We didn’t go to the Mitre, which was the nearest watering hole and a regular hangout for hospital staff. Instead, Pete took me to the Three Kings, an upmarket gastro pub, a ten-minute walk away. Being Friday, it was fairly busy, but Pete found us a table on the mezzanine level, away from the main hubbub, where we could actually hear each other speak. He got the first round in and we exchanged hospital chitchat for a while, discussing how we thought the meeting had gone and gossiping about the new Head of Oncology, who seemed to be ruffling a few feathers.
‘So how are you enjoying the job?’ he asked when we were on our second round of drinks, which he had also insisted on paying for. ‘This is your first hospital post, isn’t it?’
I nodded. ‘I’m absolutely loving it, although I am finding the shift work more demanding than I thought I would.’
‘Yeah, it plays havoc with your body clock and your social life, but you’re young enough – you’ll get used to it,’ he said, his blue eyes crinkling attractively. He ran his thumb over the rim of his pint glass. ‘Does your other half work in medicine?’
I shook my head. ‘Actually, I’m single.’
‘Really? I’m surprised to hear that.’
I felt a blush blooming on my cheeks. ‘I guess I just haven’t met the right person. How about you? Is your wife a doctor too?’
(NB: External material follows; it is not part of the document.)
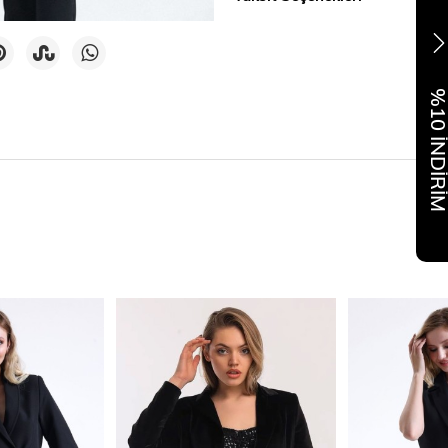
%10 İNDİR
‘No, she’s a solicitor.’ His jaw tightened. ‘But the way things are going, she won’t be my wife for much longer.’
His frank admission took me by surprise. Pete and I weren’t exactly friends; we hadn’t known each other long enough for that, and it seemed strange that he would be taking me into his confidence, unless . . . All at once I got a fluttering sensation in my chest as if a butterfly were trapped behind my ribcage. ‘Really?’ I said, uns
ure of the correct response.
He smiled sadly. ‘Fiona and I have been leading separate lives for quite a while now. We did think at one point we’d be able to work things out, but we’ve both realised now that we’re fighting a lost cause.’
‘I’m very sorry to hear that.’
‘Don’t be.’ He looked at me and our eyes locked together. I could feel the heat emanating from his thigh where it almost touched mine.
I cleared my throat. ‘Do you and Fiona have children?’
‘Two – a boy and a girl; they’re both at boarding school.’
‘Don’t you miss them?’
‘Desperately. I’d much rather have them at home with us, but Fiona doesn’t think it’s practical with the long hours we both work. The kids love it, though, and they’re both doing incredibly well academically. To be honest, it’s no bad thing that they’re out of the way right now when things are so tense at home between Fiona and me.’ He laid both hands on the table, palms down. ‘Anyway, I have no intention of boring you to death with tales of the woeful state of my marriage. Tell me more about you. Are you from London originally?’
‘No, I grew up in Reigate in Surrey, mainly because it’s commuting distance from Gatwick. Dad used to be a pilot for one of the big airlines and Mum was cabin crew – at least, she was until I came along. After that, she worked in a travel agent’s.’ I paused as I conjured up a mental image of my parents. ‘Even after forty years of marriage, they’re still really in love; they actually hold hands when they’re out shopping together, would you believe?’
Pete smiled. ‘I think that’s wonderful. What about brothers and sisters?’
‘One brother, younger than me; he’s a pilot too.’
‘So why did you decide to break with family tradition and pursue a career in pharmacy?’
‘I was good at sciences and I wanted a career that involved helping people. I knew I’d never stick ten years of medical training, so pharmacy seemed like the next best thing.’